What the task requires -
Your task is to filter the data below down to the lines holding "amount".

□ □ □ □ □ □ □

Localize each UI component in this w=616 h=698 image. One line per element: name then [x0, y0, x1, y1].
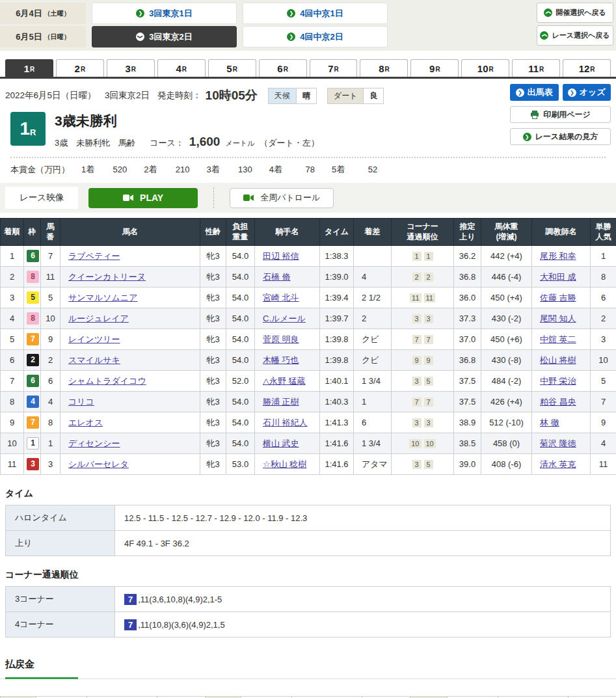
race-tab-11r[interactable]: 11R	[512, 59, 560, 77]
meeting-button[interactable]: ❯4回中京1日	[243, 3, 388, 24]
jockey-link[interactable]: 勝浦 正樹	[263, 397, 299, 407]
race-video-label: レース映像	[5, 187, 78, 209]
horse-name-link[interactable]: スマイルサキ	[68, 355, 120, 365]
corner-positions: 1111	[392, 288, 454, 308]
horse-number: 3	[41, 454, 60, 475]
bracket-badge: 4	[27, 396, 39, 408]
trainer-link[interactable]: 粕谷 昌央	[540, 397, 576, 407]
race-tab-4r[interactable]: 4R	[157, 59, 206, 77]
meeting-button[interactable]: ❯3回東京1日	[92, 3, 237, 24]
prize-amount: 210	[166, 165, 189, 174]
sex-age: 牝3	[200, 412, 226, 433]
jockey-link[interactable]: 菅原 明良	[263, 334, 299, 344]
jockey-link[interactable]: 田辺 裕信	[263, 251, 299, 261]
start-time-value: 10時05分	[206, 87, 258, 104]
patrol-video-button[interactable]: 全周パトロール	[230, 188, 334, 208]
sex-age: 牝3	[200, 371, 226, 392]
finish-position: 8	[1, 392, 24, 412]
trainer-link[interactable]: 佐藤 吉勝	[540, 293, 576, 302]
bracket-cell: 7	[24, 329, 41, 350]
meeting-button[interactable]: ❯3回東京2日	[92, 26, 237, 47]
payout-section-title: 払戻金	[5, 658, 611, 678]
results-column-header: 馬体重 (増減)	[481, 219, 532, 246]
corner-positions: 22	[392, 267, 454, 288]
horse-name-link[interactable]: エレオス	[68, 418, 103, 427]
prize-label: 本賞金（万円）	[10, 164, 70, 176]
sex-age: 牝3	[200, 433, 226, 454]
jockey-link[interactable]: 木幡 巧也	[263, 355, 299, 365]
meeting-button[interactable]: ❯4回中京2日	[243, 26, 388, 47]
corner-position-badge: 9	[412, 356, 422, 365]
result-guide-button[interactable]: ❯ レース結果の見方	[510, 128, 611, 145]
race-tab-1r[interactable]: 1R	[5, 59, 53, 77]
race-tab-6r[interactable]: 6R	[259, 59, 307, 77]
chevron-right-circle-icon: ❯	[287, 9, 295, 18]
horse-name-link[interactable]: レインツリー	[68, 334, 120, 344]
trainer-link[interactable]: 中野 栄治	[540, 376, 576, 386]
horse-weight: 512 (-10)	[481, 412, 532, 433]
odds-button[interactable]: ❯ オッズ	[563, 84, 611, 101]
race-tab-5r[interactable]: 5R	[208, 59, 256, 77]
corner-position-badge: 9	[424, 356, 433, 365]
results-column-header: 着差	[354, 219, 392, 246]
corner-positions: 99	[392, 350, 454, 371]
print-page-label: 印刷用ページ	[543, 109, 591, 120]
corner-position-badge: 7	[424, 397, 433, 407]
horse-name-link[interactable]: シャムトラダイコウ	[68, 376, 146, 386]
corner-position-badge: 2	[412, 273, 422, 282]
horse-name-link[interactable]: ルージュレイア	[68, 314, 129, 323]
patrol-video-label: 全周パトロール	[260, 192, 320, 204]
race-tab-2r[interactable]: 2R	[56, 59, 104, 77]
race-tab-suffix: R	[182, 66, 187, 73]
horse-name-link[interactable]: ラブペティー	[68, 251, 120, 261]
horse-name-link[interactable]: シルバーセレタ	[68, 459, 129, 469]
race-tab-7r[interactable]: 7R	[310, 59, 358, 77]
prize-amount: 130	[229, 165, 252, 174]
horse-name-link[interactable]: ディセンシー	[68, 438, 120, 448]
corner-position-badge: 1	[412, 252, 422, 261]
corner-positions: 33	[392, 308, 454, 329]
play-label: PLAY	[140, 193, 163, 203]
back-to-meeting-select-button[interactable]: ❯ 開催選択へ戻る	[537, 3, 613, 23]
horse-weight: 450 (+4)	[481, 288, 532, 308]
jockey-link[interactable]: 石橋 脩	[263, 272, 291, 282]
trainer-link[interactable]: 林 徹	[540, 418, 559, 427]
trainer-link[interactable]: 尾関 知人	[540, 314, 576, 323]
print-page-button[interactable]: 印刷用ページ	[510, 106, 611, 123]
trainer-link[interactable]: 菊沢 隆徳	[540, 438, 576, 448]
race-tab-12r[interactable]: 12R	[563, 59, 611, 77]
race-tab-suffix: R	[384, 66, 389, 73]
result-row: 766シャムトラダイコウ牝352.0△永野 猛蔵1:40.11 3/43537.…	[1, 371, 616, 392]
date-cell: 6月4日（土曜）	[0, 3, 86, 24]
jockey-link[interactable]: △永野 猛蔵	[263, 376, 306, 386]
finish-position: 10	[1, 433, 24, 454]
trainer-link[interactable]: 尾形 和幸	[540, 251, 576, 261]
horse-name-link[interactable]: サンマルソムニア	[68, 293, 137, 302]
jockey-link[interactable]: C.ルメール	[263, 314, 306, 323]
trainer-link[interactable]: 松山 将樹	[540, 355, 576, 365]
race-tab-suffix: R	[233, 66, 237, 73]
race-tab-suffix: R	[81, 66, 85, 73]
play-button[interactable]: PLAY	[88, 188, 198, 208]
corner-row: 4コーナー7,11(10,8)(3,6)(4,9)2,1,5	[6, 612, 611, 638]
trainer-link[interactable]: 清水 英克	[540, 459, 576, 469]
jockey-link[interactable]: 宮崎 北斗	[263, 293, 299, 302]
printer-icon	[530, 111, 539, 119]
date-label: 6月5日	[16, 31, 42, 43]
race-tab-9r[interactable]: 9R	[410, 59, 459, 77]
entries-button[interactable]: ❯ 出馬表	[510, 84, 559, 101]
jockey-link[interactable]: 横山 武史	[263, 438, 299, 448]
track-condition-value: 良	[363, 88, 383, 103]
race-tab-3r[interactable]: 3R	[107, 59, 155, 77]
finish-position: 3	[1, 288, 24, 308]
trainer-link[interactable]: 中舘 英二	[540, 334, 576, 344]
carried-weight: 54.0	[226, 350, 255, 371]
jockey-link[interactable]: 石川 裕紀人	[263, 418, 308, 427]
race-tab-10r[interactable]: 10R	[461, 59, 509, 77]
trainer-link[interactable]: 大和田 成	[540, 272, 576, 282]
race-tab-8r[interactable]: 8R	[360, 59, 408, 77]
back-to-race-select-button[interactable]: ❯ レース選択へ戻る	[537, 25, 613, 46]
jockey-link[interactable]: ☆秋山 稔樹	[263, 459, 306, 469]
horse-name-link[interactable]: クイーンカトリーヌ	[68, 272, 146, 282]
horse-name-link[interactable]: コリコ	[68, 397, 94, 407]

□ □ □ □ □ □ □

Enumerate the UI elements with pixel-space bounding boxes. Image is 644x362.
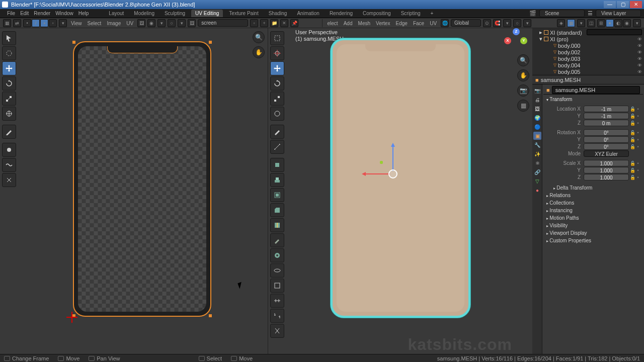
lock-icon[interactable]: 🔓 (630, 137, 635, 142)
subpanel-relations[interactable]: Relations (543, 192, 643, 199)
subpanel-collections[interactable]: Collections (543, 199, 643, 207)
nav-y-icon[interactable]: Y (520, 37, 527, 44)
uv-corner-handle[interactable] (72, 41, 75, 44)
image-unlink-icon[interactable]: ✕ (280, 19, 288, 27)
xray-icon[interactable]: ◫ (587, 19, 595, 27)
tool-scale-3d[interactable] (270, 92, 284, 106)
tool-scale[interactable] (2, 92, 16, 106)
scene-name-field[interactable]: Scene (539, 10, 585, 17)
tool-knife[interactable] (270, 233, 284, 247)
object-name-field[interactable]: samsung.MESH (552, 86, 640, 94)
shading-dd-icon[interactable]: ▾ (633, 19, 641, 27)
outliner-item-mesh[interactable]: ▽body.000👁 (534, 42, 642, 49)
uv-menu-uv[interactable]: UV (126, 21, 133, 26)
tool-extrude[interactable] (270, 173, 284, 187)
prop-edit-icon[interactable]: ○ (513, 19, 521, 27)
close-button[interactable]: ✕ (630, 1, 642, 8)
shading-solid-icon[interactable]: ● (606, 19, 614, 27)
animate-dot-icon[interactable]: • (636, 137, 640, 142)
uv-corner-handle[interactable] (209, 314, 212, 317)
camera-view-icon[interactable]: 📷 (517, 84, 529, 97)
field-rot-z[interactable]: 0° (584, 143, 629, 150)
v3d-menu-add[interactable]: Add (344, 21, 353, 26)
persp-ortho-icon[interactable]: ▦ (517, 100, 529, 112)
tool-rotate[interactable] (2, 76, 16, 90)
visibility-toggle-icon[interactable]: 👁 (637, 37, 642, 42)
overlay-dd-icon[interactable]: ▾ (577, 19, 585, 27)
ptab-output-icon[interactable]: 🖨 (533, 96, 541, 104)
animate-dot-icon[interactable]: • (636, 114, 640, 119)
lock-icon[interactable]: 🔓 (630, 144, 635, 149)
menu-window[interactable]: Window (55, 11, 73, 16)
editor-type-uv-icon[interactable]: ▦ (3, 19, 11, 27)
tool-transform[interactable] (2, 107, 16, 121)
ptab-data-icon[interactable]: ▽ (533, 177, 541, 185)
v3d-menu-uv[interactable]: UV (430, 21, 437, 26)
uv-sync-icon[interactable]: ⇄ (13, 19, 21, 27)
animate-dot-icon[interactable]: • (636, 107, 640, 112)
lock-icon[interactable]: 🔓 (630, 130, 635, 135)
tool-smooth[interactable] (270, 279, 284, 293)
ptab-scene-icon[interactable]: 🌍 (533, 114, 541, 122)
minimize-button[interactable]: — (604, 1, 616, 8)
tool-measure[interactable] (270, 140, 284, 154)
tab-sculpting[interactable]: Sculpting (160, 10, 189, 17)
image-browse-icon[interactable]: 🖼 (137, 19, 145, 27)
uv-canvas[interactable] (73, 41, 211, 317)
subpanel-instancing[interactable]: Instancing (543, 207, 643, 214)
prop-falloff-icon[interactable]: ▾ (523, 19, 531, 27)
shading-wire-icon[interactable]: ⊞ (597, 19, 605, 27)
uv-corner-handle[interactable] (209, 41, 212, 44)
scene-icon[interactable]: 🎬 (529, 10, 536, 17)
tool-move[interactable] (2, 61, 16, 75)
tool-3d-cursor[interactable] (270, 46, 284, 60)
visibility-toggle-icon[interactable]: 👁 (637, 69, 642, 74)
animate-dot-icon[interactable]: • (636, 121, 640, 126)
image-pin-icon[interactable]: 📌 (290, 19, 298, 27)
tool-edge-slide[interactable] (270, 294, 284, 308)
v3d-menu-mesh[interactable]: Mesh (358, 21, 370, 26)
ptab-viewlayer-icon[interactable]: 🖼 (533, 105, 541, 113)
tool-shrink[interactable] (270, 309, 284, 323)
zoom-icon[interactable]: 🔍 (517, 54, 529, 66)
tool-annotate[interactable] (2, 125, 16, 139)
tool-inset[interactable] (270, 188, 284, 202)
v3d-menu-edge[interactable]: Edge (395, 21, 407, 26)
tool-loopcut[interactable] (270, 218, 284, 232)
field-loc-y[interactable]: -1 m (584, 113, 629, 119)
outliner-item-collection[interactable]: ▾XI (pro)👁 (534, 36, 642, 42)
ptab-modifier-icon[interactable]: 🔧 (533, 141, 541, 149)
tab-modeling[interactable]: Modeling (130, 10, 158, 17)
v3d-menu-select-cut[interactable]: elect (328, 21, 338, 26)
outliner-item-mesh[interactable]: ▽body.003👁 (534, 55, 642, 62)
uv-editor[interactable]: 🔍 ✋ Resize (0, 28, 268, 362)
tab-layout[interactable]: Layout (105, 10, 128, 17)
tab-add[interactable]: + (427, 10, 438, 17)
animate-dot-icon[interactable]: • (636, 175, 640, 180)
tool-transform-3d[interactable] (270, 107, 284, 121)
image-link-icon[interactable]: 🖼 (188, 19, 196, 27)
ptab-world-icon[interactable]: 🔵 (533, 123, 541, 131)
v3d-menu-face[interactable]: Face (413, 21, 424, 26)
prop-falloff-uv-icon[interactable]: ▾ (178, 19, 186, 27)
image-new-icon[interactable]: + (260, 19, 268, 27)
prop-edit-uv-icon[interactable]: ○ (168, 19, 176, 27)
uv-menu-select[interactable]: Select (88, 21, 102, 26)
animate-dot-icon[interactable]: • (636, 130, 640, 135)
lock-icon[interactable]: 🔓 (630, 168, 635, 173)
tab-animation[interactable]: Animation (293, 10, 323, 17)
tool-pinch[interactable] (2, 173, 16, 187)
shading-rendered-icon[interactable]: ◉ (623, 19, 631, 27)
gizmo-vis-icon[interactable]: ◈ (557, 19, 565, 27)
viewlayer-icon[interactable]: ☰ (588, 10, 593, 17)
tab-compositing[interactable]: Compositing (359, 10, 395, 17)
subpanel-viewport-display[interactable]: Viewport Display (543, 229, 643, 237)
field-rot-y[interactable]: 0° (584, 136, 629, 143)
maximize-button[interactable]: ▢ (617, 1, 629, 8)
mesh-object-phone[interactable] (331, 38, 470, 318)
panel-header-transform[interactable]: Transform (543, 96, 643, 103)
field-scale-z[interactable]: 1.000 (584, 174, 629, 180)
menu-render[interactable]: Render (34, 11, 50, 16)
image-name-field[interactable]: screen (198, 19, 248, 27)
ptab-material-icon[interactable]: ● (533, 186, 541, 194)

□ □ □ □ □ □ □

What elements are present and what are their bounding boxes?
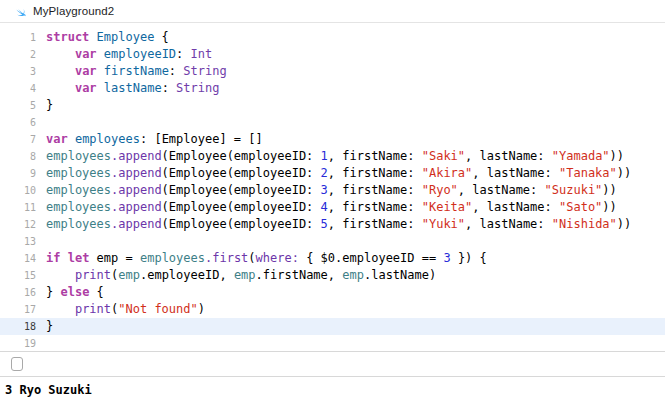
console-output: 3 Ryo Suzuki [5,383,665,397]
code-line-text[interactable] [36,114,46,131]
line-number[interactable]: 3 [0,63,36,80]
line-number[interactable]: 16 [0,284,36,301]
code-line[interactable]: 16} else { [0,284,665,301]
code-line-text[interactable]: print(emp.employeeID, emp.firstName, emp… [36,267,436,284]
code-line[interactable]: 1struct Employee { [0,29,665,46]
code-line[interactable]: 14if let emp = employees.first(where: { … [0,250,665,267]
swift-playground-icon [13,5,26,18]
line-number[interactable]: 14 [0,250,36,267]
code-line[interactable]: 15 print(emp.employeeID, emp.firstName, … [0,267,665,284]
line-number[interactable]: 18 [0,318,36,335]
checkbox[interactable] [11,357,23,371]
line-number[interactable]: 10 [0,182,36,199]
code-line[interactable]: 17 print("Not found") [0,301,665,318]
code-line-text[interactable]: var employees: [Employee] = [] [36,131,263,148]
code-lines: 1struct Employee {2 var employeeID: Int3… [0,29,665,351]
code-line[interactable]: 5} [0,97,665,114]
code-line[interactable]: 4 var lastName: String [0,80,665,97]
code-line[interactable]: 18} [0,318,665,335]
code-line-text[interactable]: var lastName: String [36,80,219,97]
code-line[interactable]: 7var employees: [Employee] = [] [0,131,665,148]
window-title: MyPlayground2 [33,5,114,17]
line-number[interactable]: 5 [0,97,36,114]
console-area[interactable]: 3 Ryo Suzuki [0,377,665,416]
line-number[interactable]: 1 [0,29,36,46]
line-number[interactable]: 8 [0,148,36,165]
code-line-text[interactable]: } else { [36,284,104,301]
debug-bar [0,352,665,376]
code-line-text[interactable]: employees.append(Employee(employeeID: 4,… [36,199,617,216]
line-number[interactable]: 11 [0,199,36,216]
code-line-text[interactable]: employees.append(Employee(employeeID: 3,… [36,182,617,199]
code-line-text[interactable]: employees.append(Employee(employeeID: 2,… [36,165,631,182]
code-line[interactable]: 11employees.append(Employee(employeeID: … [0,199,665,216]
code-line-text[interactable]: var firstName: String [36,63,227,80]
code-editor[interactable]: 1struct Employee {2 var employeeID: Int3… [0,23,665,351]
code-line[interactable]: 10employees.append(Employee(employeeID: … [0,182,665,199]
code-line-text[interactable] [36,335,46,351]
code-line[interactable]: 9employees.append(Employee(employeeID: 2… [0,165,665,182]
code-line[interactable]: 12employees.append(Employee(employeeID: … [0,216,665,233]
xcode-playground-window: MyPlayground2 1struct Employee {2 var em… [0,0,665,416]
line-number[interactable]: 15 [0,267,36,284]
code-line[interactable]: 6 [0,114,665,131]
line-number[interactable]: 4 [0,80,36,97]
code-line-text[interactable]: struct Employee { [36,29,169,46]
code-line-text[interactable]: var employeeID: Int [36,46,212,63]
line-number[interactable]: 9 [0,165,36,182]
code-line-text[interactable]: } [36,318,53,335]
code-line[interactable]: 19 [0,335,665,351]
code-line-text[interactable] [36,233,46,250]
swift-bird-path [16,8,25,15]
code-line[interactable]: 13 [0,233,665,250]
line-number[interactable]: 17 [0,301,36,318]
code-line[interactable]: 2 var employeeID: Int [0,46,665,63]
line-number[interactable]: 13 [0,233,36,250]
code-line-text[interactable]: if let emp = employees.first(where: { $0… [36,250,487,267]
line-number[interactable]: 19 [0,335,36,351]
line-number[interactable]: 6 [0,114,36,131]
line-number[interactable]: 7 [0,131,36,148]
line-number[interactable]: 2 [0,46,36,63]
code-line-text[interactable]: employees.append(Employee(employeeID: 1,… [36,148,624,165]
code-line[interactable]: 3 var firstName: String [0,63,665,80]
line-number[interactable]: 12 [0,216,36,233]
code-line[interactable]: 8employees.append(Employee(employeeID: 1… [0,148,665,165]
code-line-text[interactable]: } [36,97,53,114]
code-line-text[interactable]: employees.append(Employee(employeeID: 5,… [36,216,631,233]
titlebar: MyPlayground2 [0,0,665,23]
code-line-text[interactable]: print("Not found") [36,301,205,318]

□ □ □ □ □ □ □

Exercise output -
prize-amount: 210	[166, 165, 189, 174]
prize-amount: 130	[229, 165, 252, 174]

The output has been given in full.